I miss those days sometimes.


Been there, have done (most of) this. Never used Silverlight, but did use VRML, Java Applets, and Chromeffects.

I remember writing image maps by hand, getting the point coordinates directly from the image in Photoshop.

Re version control: learned very early on to make a backup of a website before making any changes. Our version control was /site/yyyymmdd/


I've seen things you people wouldn't believe. Attack ships on fire off the shoulder of Orion. I watched C-Beams glitter in the dark near the Tannhäuser Gates. All those moments will be lost in time, like <blink> and <marquee>.


2. <BGSOUND>


I remember a website about Ski-Doo snowmobiles that my friend was obsessed about (both the website and snowmobiles) in 1998 or so. It was from Canada, and the bgsound was the website owner saying something in French.

To us, it sounded like: fjänfny, hmmhmmhmm, dadadada. I only realized lately that the first word must be "bienvenue". It would be amazing to find it again on archive.org but unfortunately I dont remember more than this. :)

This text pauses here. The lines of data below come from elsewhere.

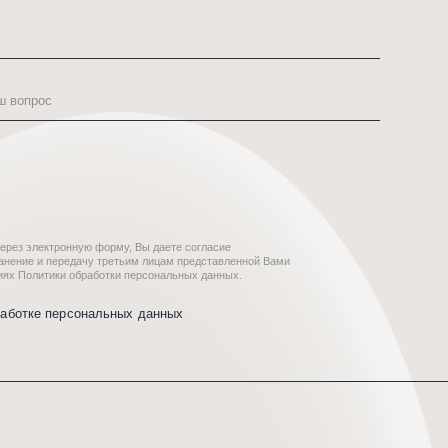
рму, Вы даете согласие
третьим лицам представленной Вами
тки персональных данных.
ьных данных
уги
события
лаборации
контакты
*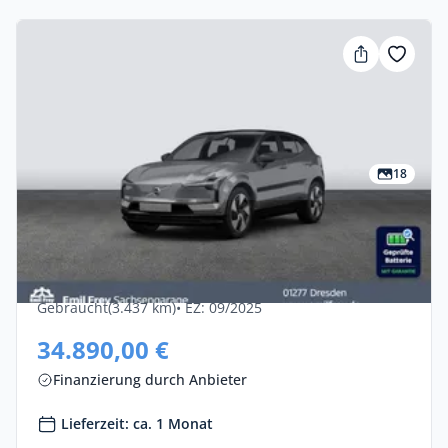
18
Privat & Gewerbe
Volvo Ex30 Single Motor Plus 5dr
Elektro •
Automatik •
272 PS (200 kW)
Gebraucht
(3.437 km)
• EZ: 09/2025
34.890,00 €
Finanzierung durch Anbieter
Lieferzeit: ca. 1 Monat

> Who here remembers frames?

I was there, writing sites professionally when this was rolled out.

They're more or less deprecated, but I missing having a 1st-class building block that allows you to resize areas of the screen. Recommendations are to use anything but a <frameset>, but there's no replacement for that one feature.

https://html.com/frames/

> I remember building site navigations in Java, Flash, and Silverlight.

Don't forget ActiveX (actually, yes, we should all try to forget)

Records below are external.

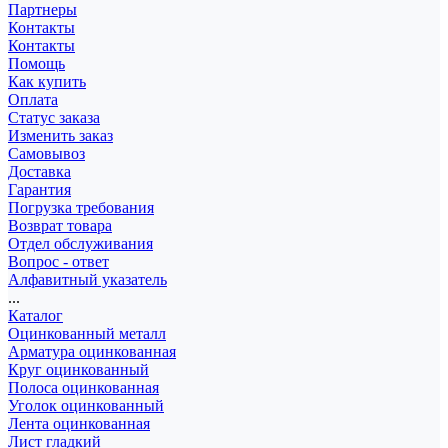
Партнеры
Контакты
Контакты
Помощь
Как купить
Оплата
Статус заказа
Изменить заказ
Самовывоз
Доставка
Гарантия
Погрузка требования
Возврат товара
Отдел обслуживания
Вопрос - ответ
Алфавитный указатель
...
Каталог
Оцинкованный металл
Арматура оцинкованная
Круг оцинкованный
Полоса оцинкованная
Уголок оцинкованный
Лента оцинкованная
Лист гладкий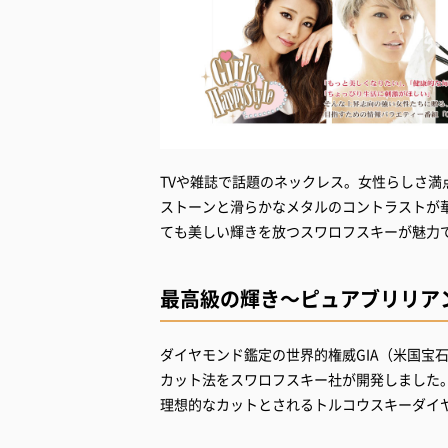
TVや雑誌で話題のネックレス。女性らしさ
ストーンと滑らかなメタルのコントラストが
ても美しい輝きを放つスワロフスキーが魅力
最高級の輝き～ピュアブリリア
ダイヤモンド鑑定の世界的権威GIA（米国宝
カット法をスワロフスキー社が開発しました
理想的なカットとされるトルコウスキーダイ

I remember building fluid views with rounded corners before border-radius.


Memories. Made my first website in 1998. In Notepad. I had fun with HTML but not many ideas about what I could create. So I learnt HTML by making, in HTML, an HTML tutorial website. I was 12.


I remember cgi.pm and the magic of communicating two ways.

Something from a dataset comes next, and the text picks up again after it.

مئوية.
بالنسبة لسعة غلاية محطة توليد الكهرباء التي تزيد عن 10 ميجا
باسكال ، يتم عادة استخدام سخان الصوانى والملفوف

> Who here remembers frames?

Don't worry, they are still alive, the swedish crime statistics website still uses them [0]. It's a great experience for everyone.

[0]: https://statistik.bra.se/solwebb/action/index


> spacer gifs

Hacker News actually still uses these for comment indentation, check this page’s source code.


My personal website uses an image map for its main navigation menu. It still works just fine.


You're in good company, Paul Graham's site does as well.

https://paulgraham.com/index.html


Started in 1998 with front page.


Fancy! Not even Front Page Express first?


Don't remind me, Front Page Express' generated HTML was the stuff of nightmares.


Still better than Microsoft Word.


Don't know if it was intentional, but your ramble reminded me of the lyrics of Losing my edge by LCD Soundsystem. However, as someone who also experienced most of this stuff, it was a fun read either way :)


Oh, man, this takes me right back. Scary how time gets away from you.


I remember when display flex was still new, experimental, and not universally supported :)


I remember WML <card> tag, essentially SPA 20 years before SPA even became a term.


3000 years ago, when Ancient Egyptians argued over how they should format Papyrus text.


I think this is a reference to a LotR meme. https://youtu.be/Q63_FxegFsQ?feature=shared


For those who prefer not to visit yt, the quote "I was there, Gandalf. I was there three thousand years ago" refers to Elrond talking about the time when Isildur took the One Ring from Sauron.